Guardare alle «migliori pratiche» europee per aggredire il fenomeno della dispersione scolastica degli alunni immigrati, che in Italia rappresenta, non da oggi, un’emergenza vera. Dopo aver proposto, qualche giorno fa, le «classi collaterali di potenziamento», il ministro dell’Istruzione e del Merito, Giuseppe Valditara, è tornato anche ieri sul tema dell’integrazione degli alunni disabili, prime vittime della dispersione scolastica, con un tasso del 30,1% rispetto al 9,8% degli alunni italiani. «È un tema drammatico – ha ricordato il Ministro –. Non possiamo continuare con questo sistema fortemente penalizzante e discriminatorio nei confronti degli studenti stranieri. Le soluzioni? Copiamo le migliori pratiche europee». Detto che stiamo comunque parlando di studenti con cittadinanza non italiana, ma nati in Italia nella misura del 67,5%, va sottolineato come, negli ultimi anni scolastici, le iscrizioni di “stranieri” siano in continuo aumento. Quest’anno sono 869.336, il massimo degli ultimi cinque anni e oltre 70mila in più rispetto soltanto al 2022-2023.

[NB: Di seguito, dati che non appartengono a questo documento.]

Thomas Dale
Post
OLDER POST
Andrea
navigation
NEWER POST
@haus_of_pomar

«Per contrastare il fenomeno della dispersione scolastica degli alunni con backgroud migratorio è necessario investire di più nei servizi della prima infanzia: qualcosa è stato fatto con i fondi del Pnrr, ma dobbiamo investire di più, soprattutto nel reclutamento delle educatrici», commenta Camilla Borgna, ricercatrice di Sociologia dell’Università di Torino e autrice di Studiare da straniero. Immigrazione e diseguaglianze nei sistemi scolastici europei (Il Mulino, 2021). «Per garantire una reale parità di chances – si legge – le istituzioni scolastiche non possono limitarsi a offrire a tutti le stesse condizioni, ma devono necessariamente compensare gli svantaggi iniziali, permettendo a tutti gli studenti e le studentesse di sviluppare il proprio potenziale».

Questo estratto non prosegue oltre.